Toutefois, pour que cette démarche structurelle soit efficace, les testings statistiques doivent être suivis d’effet par la mise en place d’une procédure de suivi claire et transparente visant à s’assurer que les résultats négatifs constatés au sein des organisations seront effectivement corrigés par des mesures transformatrices fortes. Le testing n’est pas une fin en soi ; ce n’est pas la mesure qui compte, mais ce qu’il en sera fait.
Que cette mission soit prise en charge par une structure (DILCRAH) placée sous l’autorité du Premier ministre paraît logique : si l’État souhaite instituer une véritable politique publique de lutte contre les discriminations, qui pourrait également passer par la fixation d’objectifs plus précis visant à ajuster ces testings (en nombre, en secteurs visés, etc.), il paraît en effet normal que ceux-ci soient pris en charge par cette structure ministérielle.
Par ailleurs, la Défenseure des droits rappelle les limites de la technique du testing et recommande de compléter la mesure des discriminations en France, par d’autres méthodes. Elle regrette que la proposition de loi n’envisage pas la création d’un Observatoire des discriminations et appelle une évolution du texte en ce sens.
Une opposition sur les modalités de réalisation des testings individuels à visée contentieuse
La Défenseure des droits est en revanche totalement opposée à la possibilité offerte à cette structure de réaliser des testings individuels à visée contentieuse. Une telle mesure dessert les intérêts des victimes de discrimination en rendant illisible le chemin qu’elles devront parcourir pour être rétablies dans leurs droits. Compte tenu de l’indépendance requise, a fortiori pour traiter des situations qui viseraient l’employeur public ou des services publics, comment un service de l’État pourrait-il organiser ces testings puis informer et accompagner les victimes sur les suites à donner en droit à de telles opérations ? Il paraît tout à la fois cohérent avec ses autres missions et gage d’une meilleure lisibilité institutionnelle pour les victimes, que le Défenseur des droits ne soit pas concurrencé sur ce point par une structure gouvernementale.
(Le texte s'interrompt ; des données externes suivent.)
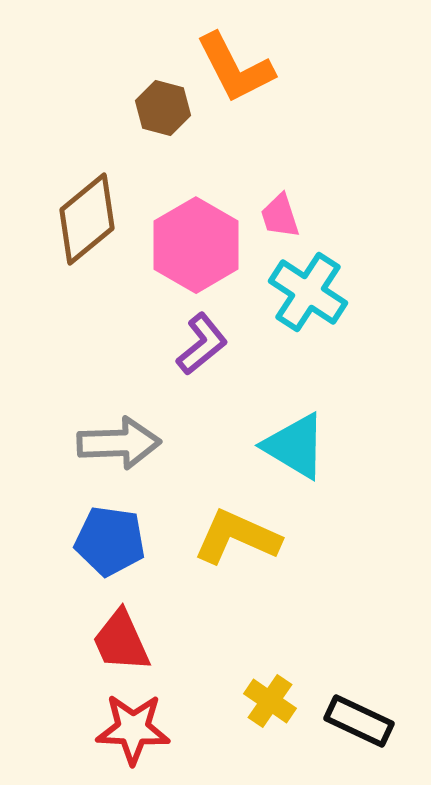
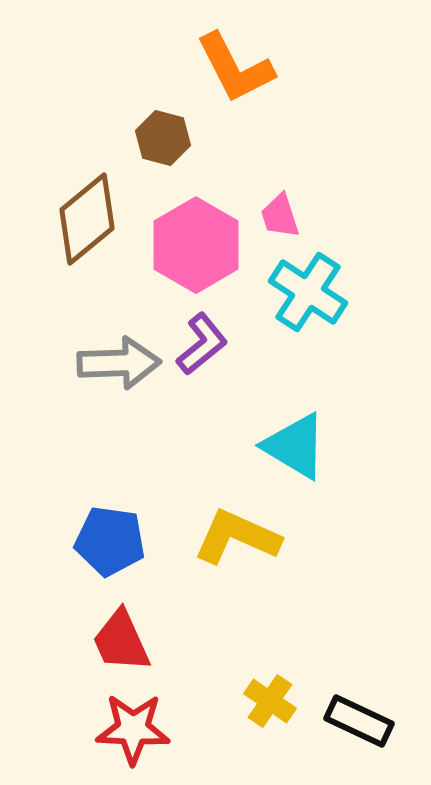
brown hexagon: moved 30 px down
gray arrow: moved 80 px up
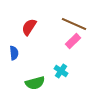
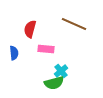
red semicircle: moved 1 px right, 2 px down; rotated 18 degrees counterclockwise
pink rectangle: moved 27 px left, 8 px down; rotated 49 degrees clockwise
cyan cross: rotated 16 degrees clockwise
green semicircle: moved 19 px right
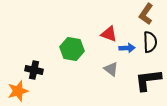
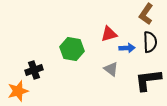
red triangle: rotated 36 degrees counterclockwise
black cross: rotated 30 degrees counterclockwise
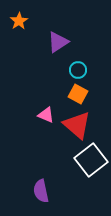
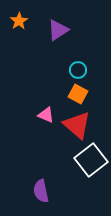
purple triangle: moved 12 px up
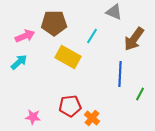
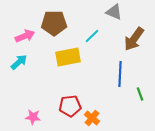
cyan line: rotated 14 degrees clockwise
yellow rectangle: rotated 40 degrees counterclockwise
green line: rotated 48 degrees counterclockwise
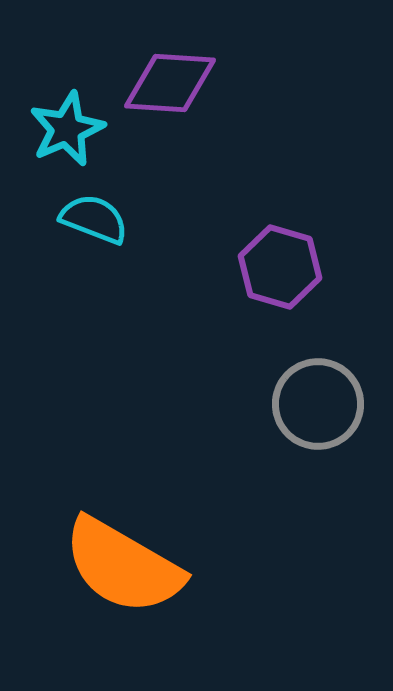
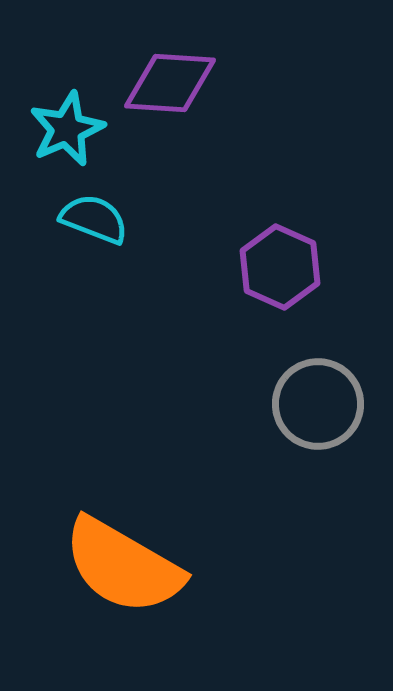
purple hexagon: rotated 8 degrees clockwise
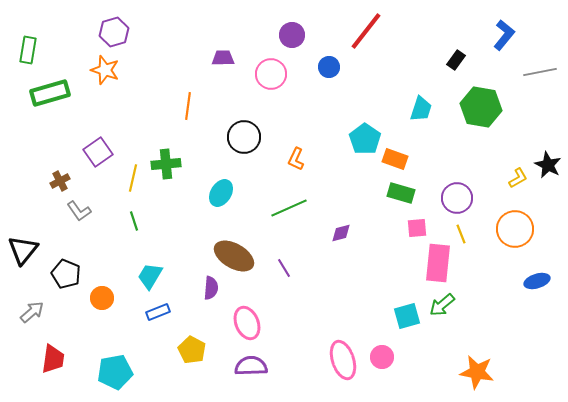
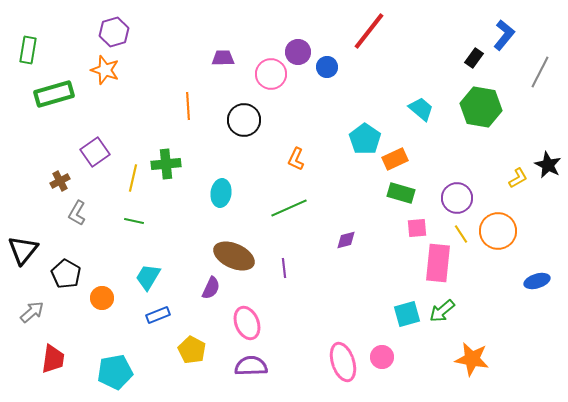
red line at (366, 31): moved 3 px right
purple circle at (292, 35): moved 6 px right, 17 px down
black rectangle at (456, 60): moved 18 px right, 2 px up
blue circle at (329, 67): moved 2 px left
gray line at (540, 72): rotated 52 degrees counterclockwise
green rectangle at (50, 93): moved 4 px right, 1 px down
orange line at (188, 106): rotated 12 degrees counterclockwise
cyan trapezoid at (421, 109): rotated 68 degrees counterclockwise
black circle at (244, 137): moved 17 px up
purple square at (98, 152): moved 3 px left
orange rectangle at (395, 159): rotated 45 degrees counterclockwise
cyan ellipse at (221, 193): rotated 24 degrees counterclockwise
gray L-shape at (79, 211): moved 2 px left, 2 px down; rotated 65 degrees clockwise
green line at (134, 221): rotated 60 degrees counterclockwise
orange circle at (515, 229): moved 17 px left, 2 px down
purple diamond at (341, 233): moved 5 px right, 7 px down
yellow line at (461, 234): rotated 12 degrees counterclockwise
brown ellipse at (234, 256): rotated 6 degrees counterclockwise
purple line at (284, 268): rotated 24 degrees clockwise
black pentagon at (66, 274): rotated 8 degrees clockwise
cyan trapezoid at (150, 276): moved 2 px left, 1 px down
purple semicircle at (211, 288): rotated 20 degrees clockwise
green arrow at (442, 305): moved 6 px down
blue rectangle at (158, 312): moved 3 px down
cyan square at (407, 316): moved 2 px up
pink ellipse at (343, 360): moved 2 px down
orange star at (477, 372): moved 5 px left, 13 px up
Le Défenseur des droits est l’autorité compétente pour le traitement des réclamations reçues en matière de discrimination. Le gouvernement a d’ailleurs souhaité renforcer la visibilité de sa compétence en soutenant la création en 2020, auprès de cette institution, de la plateforme antidiscriminations.fr et d’un numéro dédié aux victimes (3928).
La Défenseure des droits formule par conséquent le vœu que les parlementaires améliorent substantiellement le texte qui leur est soumis. La lutte contre les discriminations est un impératif qui ne peut souffrir d’aucune incohérence pour apporter des réponses efficaces à la hauteur des attentes légitimes des victimes.